--- REQUIRED WORK ---
Start at the first line below and write out everything verbatim except the pictures.

BEGIN EXTRACTED MATERIAL

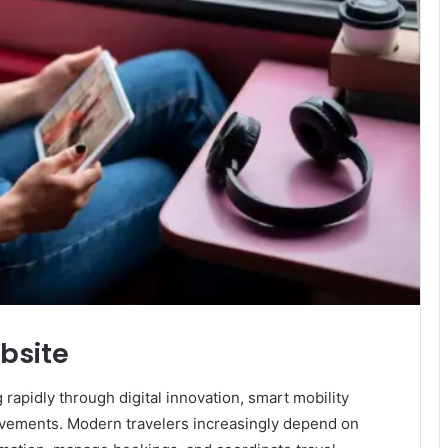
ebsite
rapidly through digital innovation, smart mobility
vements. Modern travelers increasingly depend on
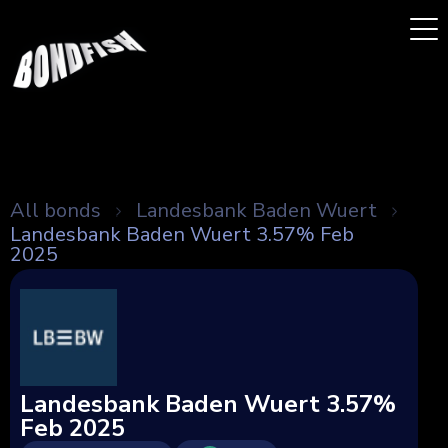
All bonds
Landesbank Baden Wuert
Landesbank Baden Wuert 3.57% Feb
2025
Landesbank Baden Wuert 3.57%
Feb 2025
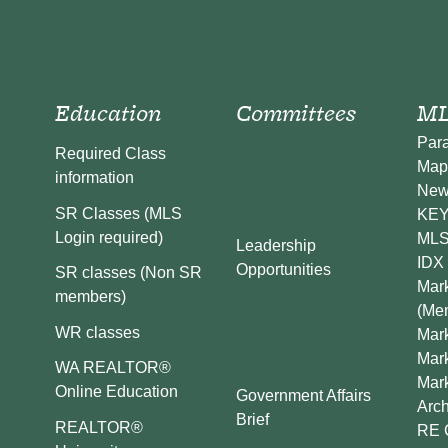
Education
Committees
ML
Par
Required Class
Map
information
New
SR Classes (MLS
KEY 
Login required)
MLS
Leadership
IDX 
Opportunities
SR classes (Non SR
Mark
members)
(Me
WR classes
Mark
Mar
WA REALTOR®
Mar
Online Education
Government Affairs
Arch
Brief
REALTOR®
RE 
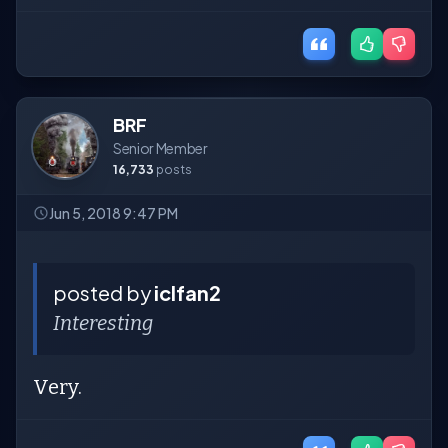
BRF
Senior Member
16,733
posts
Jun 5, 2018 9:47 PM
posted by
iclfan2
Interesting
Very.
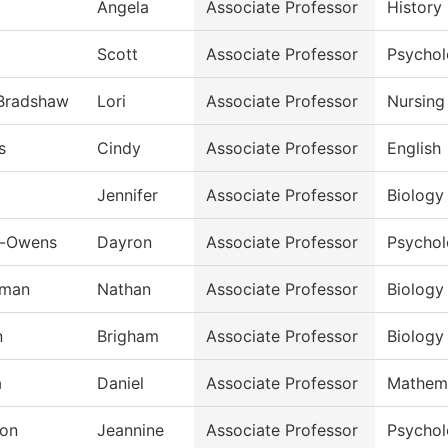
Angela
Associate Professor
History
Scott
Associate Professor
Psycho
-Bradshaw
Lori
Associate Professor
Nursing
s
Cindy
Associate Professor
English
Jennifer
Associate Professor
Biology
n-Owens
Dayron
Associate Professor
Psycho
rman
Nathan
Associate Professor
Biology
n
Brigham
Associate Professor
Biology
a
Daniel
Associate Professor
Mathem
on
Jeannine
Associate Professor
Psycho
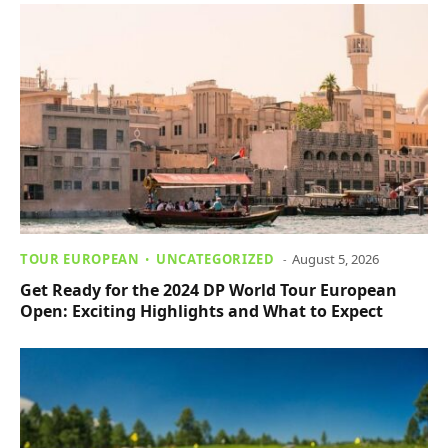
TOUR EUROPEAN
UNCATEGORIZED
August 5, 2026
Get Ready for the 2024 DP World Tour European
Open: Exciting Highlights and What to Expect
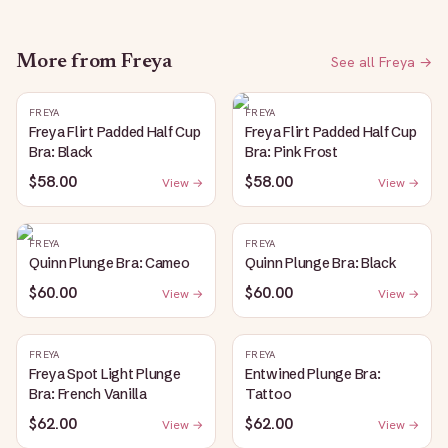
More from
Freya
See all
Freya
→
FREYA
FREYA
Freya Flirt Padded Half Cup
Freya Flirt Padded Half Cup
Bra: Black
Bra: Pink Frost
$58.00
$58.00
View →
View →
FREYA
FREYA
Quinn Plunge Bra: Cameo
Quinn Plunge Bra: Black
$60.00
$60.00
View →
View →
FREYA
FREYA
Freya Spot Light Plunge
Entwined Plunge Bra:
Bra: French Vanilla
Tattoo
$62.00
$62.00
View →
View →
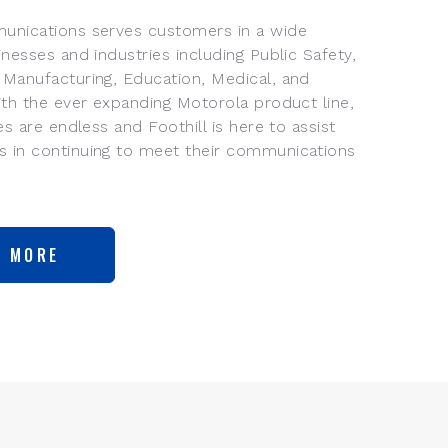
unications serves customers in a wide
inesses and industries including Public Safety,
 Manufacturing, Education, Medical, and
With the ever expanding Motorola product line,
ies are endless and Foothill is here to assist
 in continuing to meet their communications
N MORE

END EXTRACTED MATERIAL

--- THE ANSWER ---
ebsite
rapidly through digital innovation, smart mobility
vements. Modern travelers increasingly depend on
All bonds
Landesbank Baden Wuert
Landesbank Baden Wuert 3.57% Feb
2025
Landesbank Baden Wuert 3.57%
Feb 2025
Education
Committees
ML
Par
Required Class
Map
information
New
SR Classes (MLS
KEY 
Login required)
MLS
Leadership
IDX 
Opportunities
SR classes (Non SR
Mark
members)
(Me
WR classes
Mark
Mar
WA REALTOR®
Mar
Online Education
Government Affairs
Arch
Brief
REALTOR®
RE 
BRF
Senior Member
16,733
posts
Jun 5, 2018 9:47 PM
posted by
iclfan2
Interesting
Very.
Angela
Associate Professor
History
Scott
Associate Professor
Psycho
-Bradshaw
Lori
Associate Professor
Nursing
s
Cindy
Associate Professor
English
Jennifer
Associate Professor
Biology
n-Owens
Dayron
Associate Professor
Psycho
rman
Nathan
Associate Professor
Biology
n
Brigham
Associate Professor
Biology
a
Daniel
Associate Professor
Mathem
on
Jeannine
Associate Professor
Psycho
TOUR EUROPEAN
UNCATEGORIZED
August 5, 2026
Get Ready for the 2024 DP World Tour European
Open: Exciting Highlights and What to Expect
More from
Freya
See all
Freya
→
FREYA
FREYA
Freya Flirt Padded Half Cup
Freya Flirt Padded Half Cup
Bra: Black
Bra: Pink Frost
$58.00
$58.00
View →
View →
FREYA
FREYA
Quinn Plunge Bra: Cameo
Quinn Plunge Bra: Black
$60.00
$60.00
View →
View →
FREYA
FREYA
Freya Spot Light Plunge
Entwined Plunge Bra:
Bra: French Vanilla
Tattoo
$62.00
$62.00
View →
View →
unications serves customers in a wide
inesses and industries including Public Safety,
 Manufacturing, Education, Medical, and
With the ever expanding Motorola product line,
ies are endless and Foothill is here to assist
 in continuing to meet their communications
N MORE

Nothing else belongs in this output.